Redeeming Qualities and Moments:

  • Betty Field as Kay
  • Ernest Haller’s atmospheric cinematography

  • The Oscar-nominated title song

Must See?
No, though it’s worth a one-time look.

Links:

One thought on “Blues in the Night (1941)

  1. First viewing. Not must-see – but it will be of interest to those who check out over-heated ’40s flicks. As per my post in ‘The ’40s-’50s in Film’ (fb):

    “But it’s gotta be our kind of music – our kind of band – the songs we’ve heard that’s been knockin’ around this country: blues, real blues! The kind that come out of people, real people! Their hopes and their dreams, what they want and what they’ve got!”

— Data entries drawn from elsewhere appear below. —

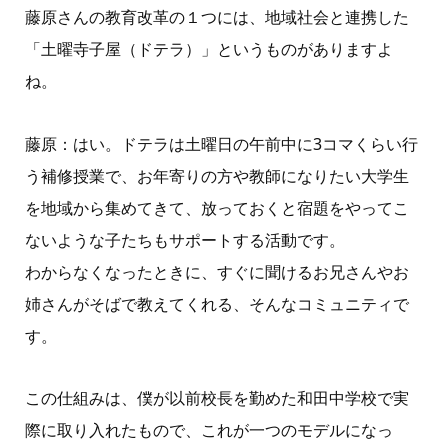
藤原さんの教育改革の１つには、地域社会と連携した
「土曜寺子屋（ドテラ）」というものがありますよ
ね。
藤原：はい。ドテラは土曜日の午前中に
3
コマくらい行
う補修授業で、お年寄りの方や教師になりたい大学生
を地域から集めてきて、放っておくと宿題をやってこ
ないような子たちもサポートする活動です。
わからなくなったときに、すぐに聞けるお兄さんやお
姉さんがそばで教えてくれる、そんなコミュニティで
す。
この仕組みは、僕が以前校長を勤めた和田中学校で実
際に取り入れたもので、これが一つのモデルになっ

    ‘Blues in the Night’ (1941): It’s not all that often that, if a film is memorable, it’s mainly to the credit of its director. ‘BITN’ is not a great or particularly good movie. Still, with Anatole Litvak behind the camera, it’s a rather compulsively watchable one. It starts out simply enough as a story about a group of jazz musicians, always broke (of course), often riding in boxcars in search of gigs and a chance to break through with their ‘sound’. Typical band story, fine. But screenwriter Robert Rossen (adapting a play) is ambitious. In fact, he gives us 3 movies for the price of one. On one of their travels, the band comes across a shifty guy (Lloyd Nolan) who leads them into a subplot that resembles ‘The Petrified Forest’: Mr. Shifty turns menacing. From there, the film morphs again when the band leader falls for the bad dude’s fiery femme fatale (played to the hilt by Betty Field). His passion for her and her rotten treatment of him is so intense that he becomes an alcoholic – thus entering ‘The Lost Weekend’ (with Litvak getting wonderfully creative with dipsomania visuals). …Did I say 3 movies? Make that 4: the ending anticipates ‘Queen Bee’. For balancing measures, the band’s songs are by Harold Arlen and Johnny Mercer (my fave being ‘This Time the Dream’s On Me’). The cool cast includes: Priscilla Lane, Richard Whorf, Jack Carson, Wallace Ford, Elia Kazan and Howard Da Silva.